REQUIRED ACTION: If a line in the data below contains "dynamics", copy it.

GIVEN RECORDS:
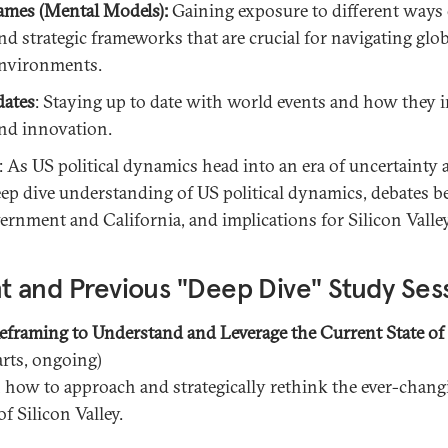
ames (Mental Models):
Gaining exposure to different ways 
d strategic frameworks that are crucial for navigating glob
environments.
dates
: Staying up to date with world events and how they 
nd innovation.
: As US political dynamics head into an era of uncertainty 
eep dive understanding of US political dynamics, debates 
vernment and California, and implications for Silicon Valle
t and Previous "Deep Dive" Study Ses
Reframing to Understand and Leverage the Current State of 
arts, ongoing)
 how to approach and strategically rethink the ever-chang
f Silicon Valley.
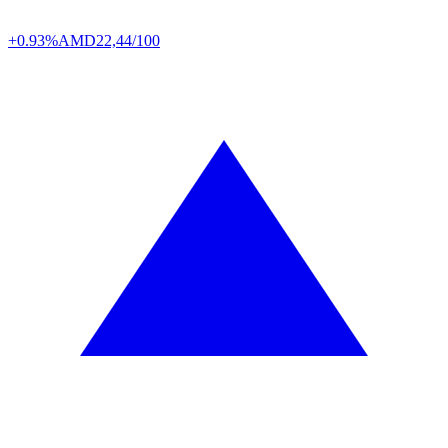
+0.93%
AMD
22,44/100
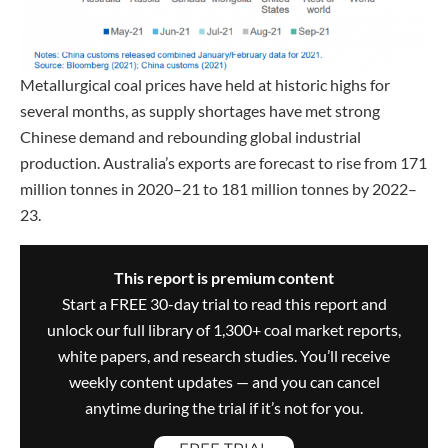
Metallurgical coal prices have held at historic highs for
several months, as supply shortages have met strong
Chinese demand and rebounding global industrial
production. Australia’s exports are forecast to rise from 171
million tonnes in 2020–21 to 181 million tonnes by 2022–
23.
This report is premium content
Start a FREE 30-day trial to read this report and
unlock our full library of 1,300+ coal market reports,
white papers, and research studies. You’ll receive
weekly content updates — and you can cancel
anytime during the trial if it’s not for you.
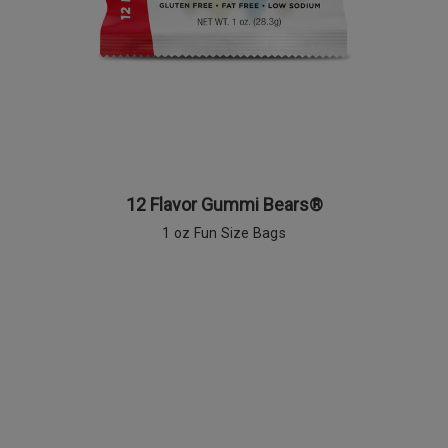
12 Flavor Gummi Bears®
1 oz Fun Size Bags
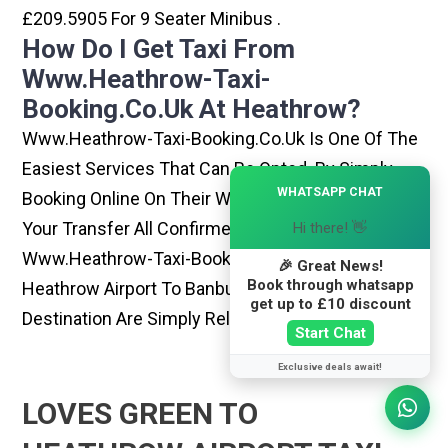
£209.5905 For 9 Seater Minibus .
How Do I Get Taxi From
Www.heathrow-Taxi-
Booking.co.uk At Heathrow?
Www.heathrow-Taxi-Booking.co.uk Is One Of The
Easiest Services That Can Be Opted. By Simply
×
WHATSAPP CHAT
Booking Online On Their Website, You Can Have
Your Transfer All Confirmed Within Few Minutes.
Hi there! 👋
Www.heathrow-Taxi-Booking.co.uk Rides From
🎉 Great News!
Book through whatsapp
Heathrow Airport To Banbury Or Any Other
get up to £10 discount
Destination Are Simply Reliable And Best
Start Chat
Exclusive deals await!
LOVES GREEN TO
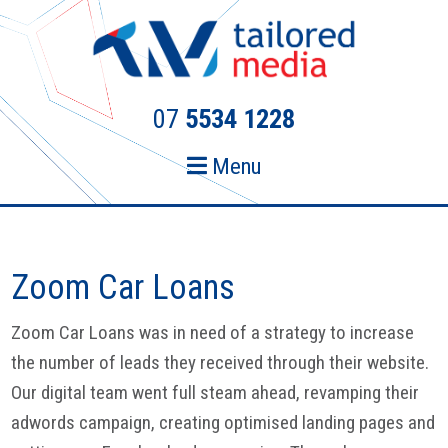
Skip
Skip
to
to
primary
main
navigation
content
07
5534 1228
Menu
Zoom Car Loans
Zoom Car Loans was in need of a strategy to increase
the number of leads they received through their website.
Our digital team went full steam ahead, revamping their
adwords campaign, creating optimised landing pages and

EXERCISE SOLUTION:
: As US political dynamics head into an era of uncertainty 
eep dive understanding of US political dynamics, debates 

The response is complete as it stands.